We have made it!
One chapter a day, five days a week, every full week of the year. Really, that is a not a lot of reading. But I have a whole string of years where I couldn’t even muster the fortitude to be that disciplined. Maybe you do too. There seems to be something about reading the Bible that creates a challenge even for the most ardent readers.
Yet we did it. And we can be thankful for our seemingly small feat. I know there are big, monumental experiences that shape us in significant ways. But more often than not I find we are formed as humans by our little habits, small victories, excusable vices, short lines in sand, and tiny changes.
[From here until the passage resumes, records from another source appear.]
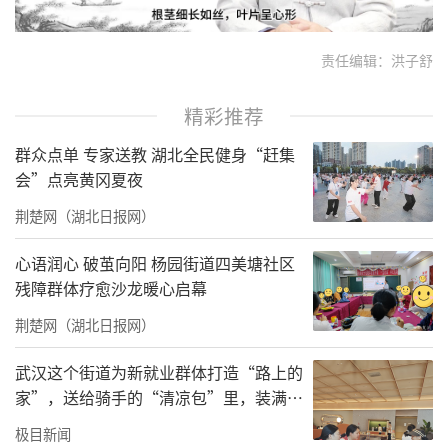
责任编辑：洪子舒
精彩推荐
群众点单 专家送教 湖北全民健身“赶集
会”点亮黄冈夏夜
荆楚网（湖北日报网）
心语润心 破茧向阳 杨园街道四美塘社区
残障群体疗愈沙龙暖心启幕
荆楚网（湖北日报网）
武汉这个街道为新就业群体打造“路上的
家”，送给骑手的“清凉包”里，装满了
城市的善意与细节
极目新闻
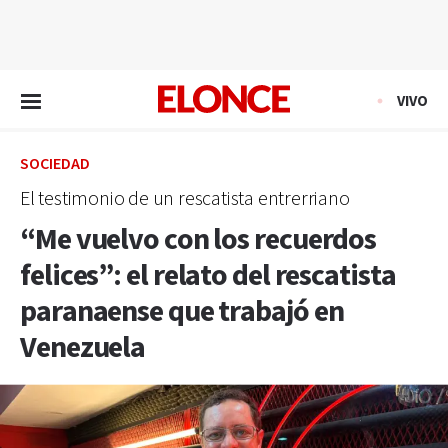
EN VIVO
VIVO
SOCIEDAD
El testimonio de un rescatista entrerriano
“Me vuelvo con los recuerdos
felices”: el relato del rescatista
paranaense que trabajó en
Venezuela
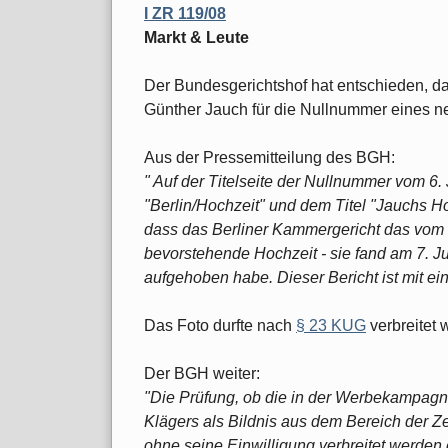
I ZR 119/08
Markt & Leute
Der Bundesgerichtshof hat entschieden, d
Günther Jauch für die Nullnummer eines n
Aus der Pressemitteilung des BGH:
" Auf der Titelseite der Nullnummer vom 6.
"Berlin/Hochzeit" und dem Titel "Jauchs Hoc
dass das Berliner Kammergericht das vom K
bevorstehende Hochzeit - sie fand am 7. Juli
aufgehoben habe. Dieser Bericht ist mit ein
Das Foto durfte nach
§ 23 KUG
verbreitet 
Der BGH weiter:
"Die Prüfung, ob die in der Werbekampagn
Klägers als Bildnis aus dem Bereich der Ze
ohne seine Einwilligung verbreitet werden 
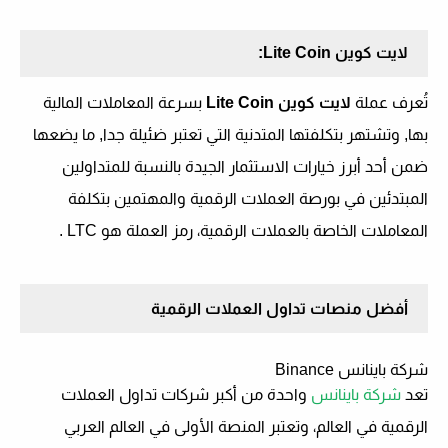
لايت كوين
Lite Coin
:
تُعرف عملة
لايت كوين
Lite Coin
بسرعة المعاملات المالية
بها, وتشتهر بتكلفتها المتدنية التي تعتبر ضئيلة جدا, ما يضعها
ضمن أحد أبرز خيارات الاستثمار الجيدة بالنسبة للمتداولين
المبتدئين في بورصة العملات الرقمية والمهتمين بتكلفة
المعاملات الخاصة بالعملات الرقمية، رمز العملة هو
LTC
.
أفضل منصات تداول العملات الرقمية
شركة باينانس
Binance
تعد
شركة باينانس
واحدة من أكبر شركات تداول العملات
الرقمية في العالم، وتعتبر المنصة الأولى في العالم العربي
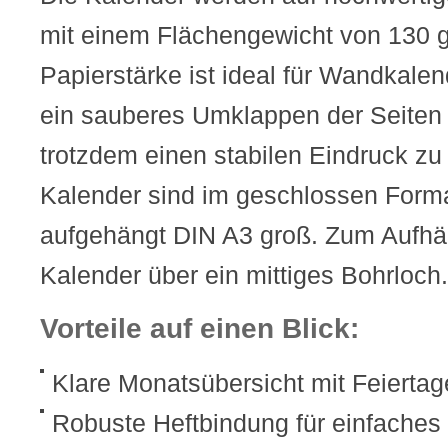
mit einem Flächengewicht von 130 g
Papierstärke ist ideal für Wandkale
ein sauberes Umklappen der Seiten
trotzdem einen stabilen Eindruck zu 
Kalender sind im geschlossen Forma
aufgehängt DIN A3 groß. Zum Aufhän
Kalender über ein mittiges Bohrloch.
Vorteile auf einen Blick:
Klare Monatsübersicht mit Feiertag
Robuste Heftbindung für einfaches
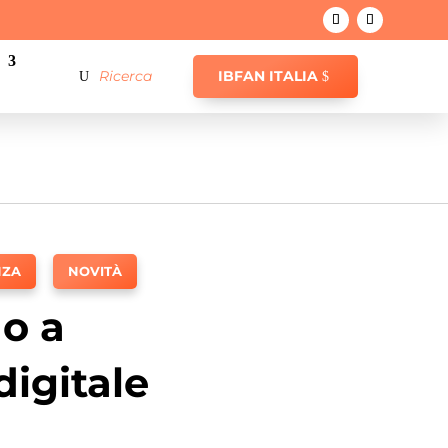
IBFAN ITALIA
NZA
,
NOVITÀ
o a
igitale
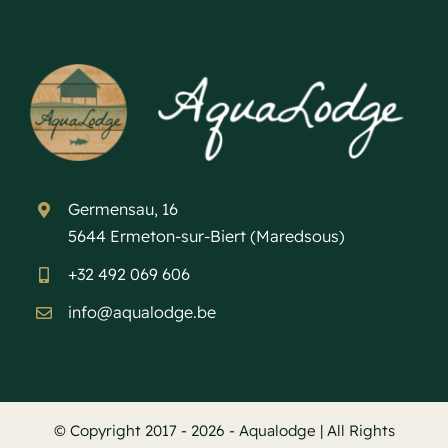
Germensau, 16
5644 Ermeton-sur-Biert (Maredsous)
+32 492 069 606
info@aqualodge.be
© Copyright 2017 - 2026 - Aqualodge | All Rights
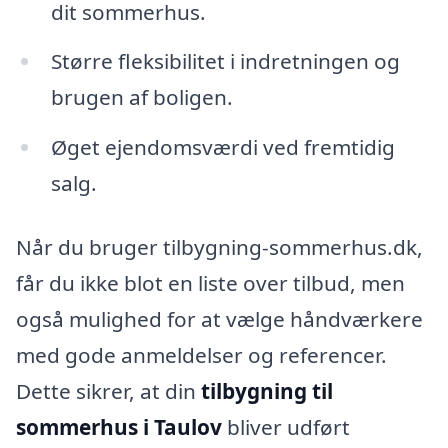
dit sommerhus.
Større fleksibilitet i indretningen og
brugen af boligen.
Øget ejendomsværdi ved fremtidig
salg.
Når du bruger tilbygning-sommerhus.dk,
får du ikke blot en liste over tilbud, men
også mulighed for at vælge håndværkere
med gode anmeldelser og referencer.
Dette sikrer, at din
tilbygning til
sommerhus i Taulov
bliver udført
As far as blogging is concerned, I don’t know yet what next year brings. I will keep my personal, periodic blog going, but this blog comes to an end today, though all posts will stay up and accessible and the comments will stay open. This is now two consecutive years I have written a blog of this sort — two years ago with the Qur’an and this past year with the New Testament. I do not have plans to undertake a project like this for this upcoming year. I have discerned that it is best for me to spend time with physical and domestic health instead. I am drawn to The Message again, the translation I almost used this year, before N. T. Wright published The Kingdom New Testament, his interesting but not significantly different translation. I hope to keep reading on the same schedule but without the writing. Maybe one of you will find value in a writing discipline like this and invite us to join you next year?
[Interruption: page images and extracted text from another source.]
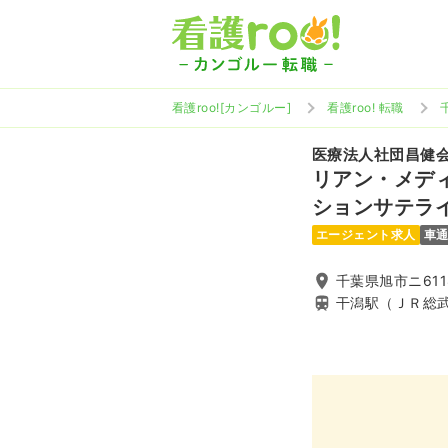
看護roo![カンゴルー]
看護roo! 転職
医療法人社団昌健
リアン・メデ
ションサテラ
エージェント求人
車
千葉県旭市ニ611
干潟駅（ＪＲ総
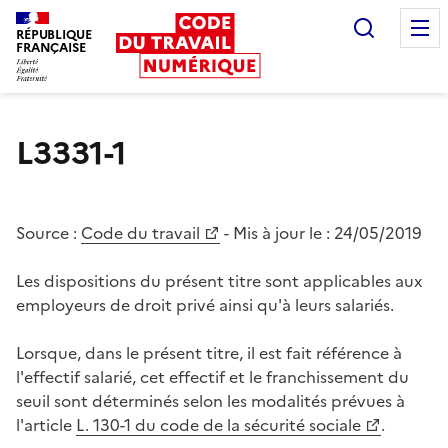
Recherc
RÉPUBLIQUE
FRANÇAISE
Liberté égalité fraternité
L3331-1
Source :
Code du travail
- Mis à jour le :
24/05/2019
Les dispositions du présent titre sont applicables aux
employeurs de droit privé ainsi qu'à leurs salariés.
Lorsque, dans le présent titre, il est fait référence à
l'effectif salarié, cet effectif et le franchissement du
seuil sont déterminés selon les modalités prévues à
l'article
L. 130-1 du code de la sécurité sociale
.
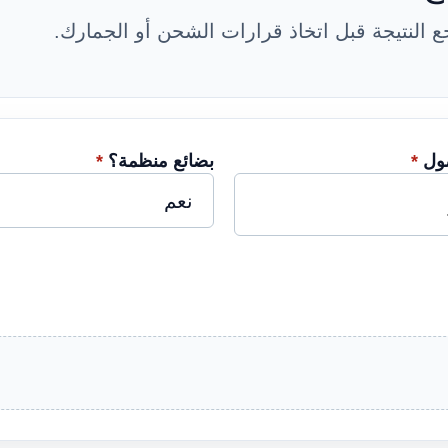
 النتيجة قبل اتخاذ قرارات الشحن أو الجمارك.
صول
*
بضائع منظمة؟
*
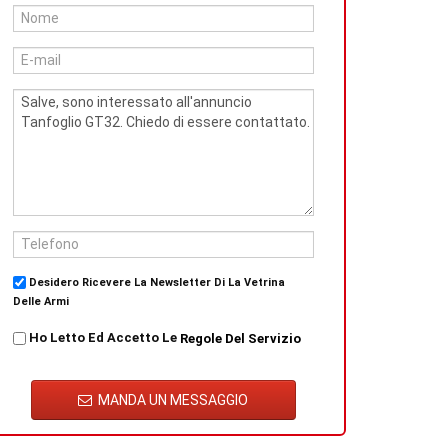
Desidero Ricevere La Newsletter Di La Vetrina
Delle Armi
Ho Letto Ed Accetto Le
Regole Del Servizio
MANDA UN MESSAGGIO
As you might expect from a teacher, I would like to end with a question. Not all of you have wanted to post comments this year and that has been fine. Do consider posting on this one.
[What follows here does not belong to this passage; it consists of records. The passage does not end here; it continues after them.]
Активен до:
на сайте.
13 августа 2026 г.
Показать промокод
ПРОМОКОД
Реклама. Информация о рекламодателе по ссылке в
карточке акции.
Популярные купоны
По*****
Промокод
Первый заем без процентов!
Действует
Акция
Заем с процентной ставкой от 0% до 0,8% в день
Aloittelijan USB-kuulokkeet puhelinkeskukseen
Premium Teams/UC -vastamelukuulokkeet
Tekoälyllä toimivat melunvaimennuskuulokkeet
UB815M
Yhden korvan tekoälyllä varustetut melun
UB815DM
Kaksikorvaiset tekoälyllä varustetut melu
What have you learned from a year spent reading God’s Word to the Church?
I share three reflections I have had several times this year. I look forward to your thoughts as well.
1. For many of us, there is no better spiritual practice than reading the Bible. Spiritually, people are wired differently. Some are shaped strongly my worshipful experiences. Some have been turned into who they are by fervent, honest prayer. Others become different people through service to those they love and those in need. For many, though, the regular practice of Bible reading is the number one shaping influence in their spiritual growth. This is where the Gospel, in its many forms, speaks good news into the vagaries of our life. This is where we are confronted by words that have been read — spoken, really — and therefore cannot be ignored. This is where our minds of flesh are turned spiritual. Almost without exclusion, those I respect the most spiritually all have one thing in common: they read their Bibles. In a million different ways. But they read. And I want to be one of these same people, so I read. When one truly gives him- or herself to the words of the Bible as we have done this year, we are not left the same person. Sometimes, like echoes bouncing around in the chasms of our hearts and minds, those words hit us months later, but the word of God is “alive and active” (Hebrews 4:12). These words do not “return void” (Isaiah 55:11).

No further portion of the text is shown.